Finalement, cédant aux instances de parents et de certains amis, la jeune fille consentit à regret au mariage avec Gingras. Tous les préparatifs furent faits. Gingras transféra à sa future épouse des biens pour environ $8,000 et il se croyait près du bonheur lorsque tout l’échafaudage s’est écroulé avec une rapidité qui a failli tuer le pauvre Québecquois.
La jeune fille partit samedi soir sous prétexte de se rendre à confesse afin de se préparer au mariage qui devait être célébré le dimanche après-midi, le trousseau et tout le reste étant acheté.
Au lieu de se rendre à l’église, elle s’enfuit avec une amie, Mlle Michaud, qui avait consenti à l’accompagner. On ne sait quelle direction elles ont prise, mais on sait qu’elles sont entre bonnes mains. Le jeune Péloquin avait gagné sa cause. On dit que depuis les deux jeunes gens ont été mariés. […]
Le lendemain, sous le titre de Ce roman d’amour !, le journaliste poursuit l’histoire.

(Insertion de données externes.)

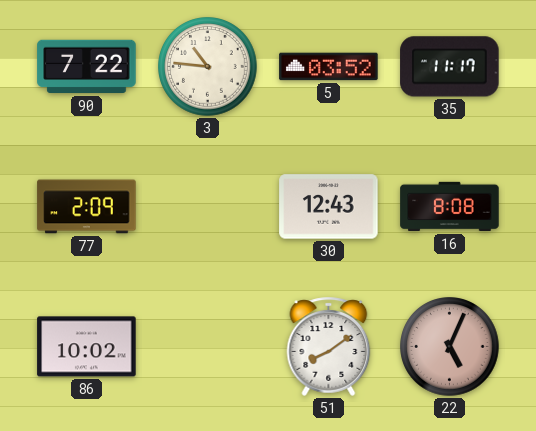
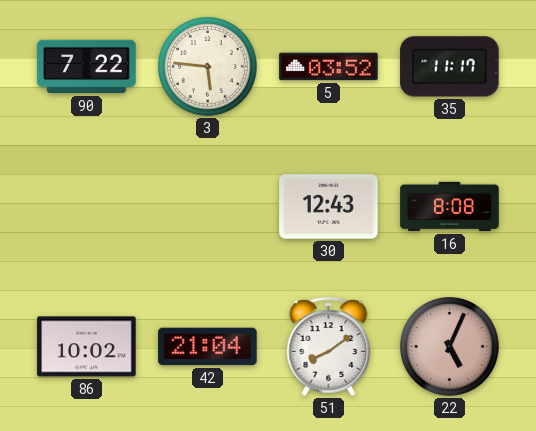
3: 10:46 -> 5:46
77: 2:09 -> none
42: none -> 21:04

Mlle Alice Rinfret, disparue si mystérieusement de chez elle, samedi soir dernier, parce qu’elle ne voulait pas épouser Adolphe Gingras, de Québec, que son père lui destinait, n’a pas été revue depuis. On ignore où elle se trouve, bien que ses amis et probablement sa mère savent où elle est et suivent ses mouvements. On dit que le jeune Péloquin ne l’a pas épousée, mais que les deux amoureux ont pris une licence pour se marier à Warren, afin de donner le change à M. Rinfret, père, et à Gingras qui la cherchent. Les gens du village de Flint sympathisent avec la jeune fille et son amoureux, Péloquin.

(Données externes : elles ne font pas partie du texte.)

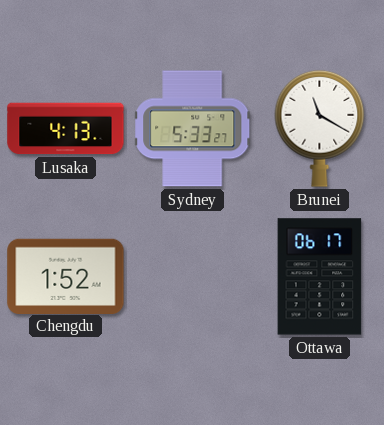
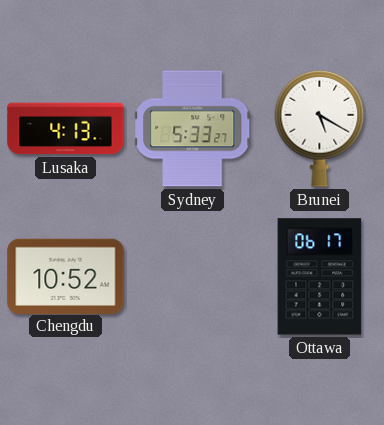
Brunei: 11:20 -> 5:20
Chengdu: 1:52 -> 10:52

On ne peut non plus se défendre d’un peu de sympathie pour Gingras, qui appartient à une respectable famille de Québec, étant un fils de feu l’hon. Jean-Élie Gingras, conseiller législatif et riche constructeur de navires. On dit avec raison que Gingras méritait un meilleur sort et que la jeune fille aurait dû l’avertir personnellement de son antipathie pour ce mariage, au lieu de le tromper, dans le but de dérouter ses parents, en acceptant ses cadeaux et en le recevant chez elle. Dans tous les cas, l’affaire est faite et ce que Gingras a de mieux à faire est de s’en retourner chez lui et de se consoler.
Historien de la vie quotidienne, cela suppose aussi qu’il faille s’attarder aux peines d’amour d’autrefois.
Une grande amie m’écrit :
J’ai eu mon lot de peines d’amour et souhaiterais en effet en être protégée à jamais! Combien de larmes ai-je versées pour un Péloquin? Beaucoup trop. Tellement, que le nouvel amour que j’ai trouvé et me remplit le coeur de joie, me terrorise tout autant. Et si ça se termine, comment pourrais-je supporter encore une fois le chagrin? Impossible de se faire une carapace qui puisse nous protéger de la peine d’amour. Il y a seulement le temps qui puisse agir et guérir. J’imagine que c’est aussi pour ça qu’il existe, le temps.
Ah! Les peines d’Amour: Quelle horreur. Ne serait-ce que pour ça, je ne reculerais jamais l’horloge du temps; trop dur.
Vous avez tout à fait raison ! Les peines d’amour nous mettent le cœur balafré, plein de cicatrices. Ça magane sans bon sens.